[Saved entries]
_ _ _ _
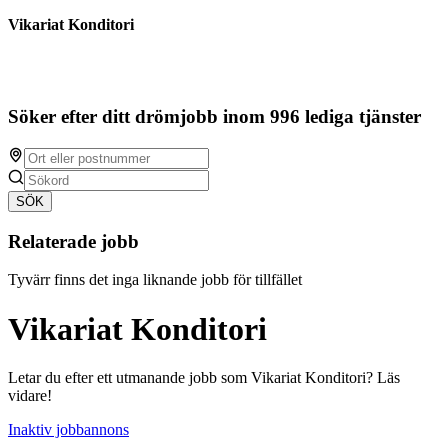
Vikariat Konditori
Söker efter ditt drömjobb inom 996 lediga tjänster
SÖK
Relaterade jobb
Tyvärr finns det inga liknande jobb för tillfället
Vikariat Konditori
Letar du efter ett utmanande jobb som Vikariat Konditori? Läs
vidare!
Inaktiv jobbannons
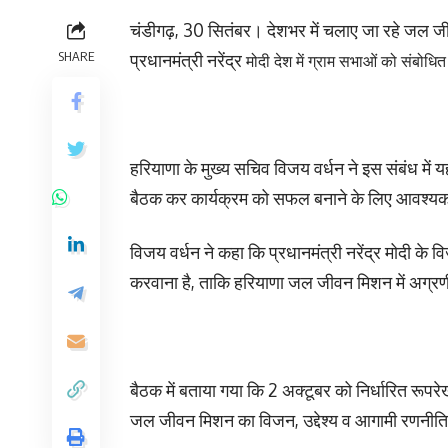
चंडीगढ़, 30 सितंबर। देशभर में चलाए जा रहे जल जी
SHARE
प्रधानमंत्री नरेंद्र
मोदी देश में ग्राम सभाओं को संबोधित
हरियाणा के मुख्य सचिव विजय वर्धन ने इस संबंध में यह
बैठक कर कार्यक्रम को सफल बनाने के लिए आवश्यक 
विजय वर्धन ने कहा कि प्रधानमंत्री नरेंद्र मोदी के 
करवाना है, ताकि हरियाणा जल जीवन मिशन में अग्रणी
बैठक में बताया गया कि 2 अक्टूबर को निर्धारित रूपर
जल जीवन मिशन का विजन, उद्देश्य व आगामी रणनीति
_ _ _ _
Work task:
Repeat exactly the lines from the first line of the records above through the line containing "Inaktiv jobbannons", leaving out the pictures.

Response:
Vikariat Konditori
Söker efter ditt drömjobb inom 996 lediga tjänster
SÖK
Relaterade jobb
Tyvärr finns det inga liknande jobb för tillfället
Vikariat Konditori
Letar du efter ett utmanande jobb som Vikariat Konditori? Läs
vidare!
Inaktiv jobbannons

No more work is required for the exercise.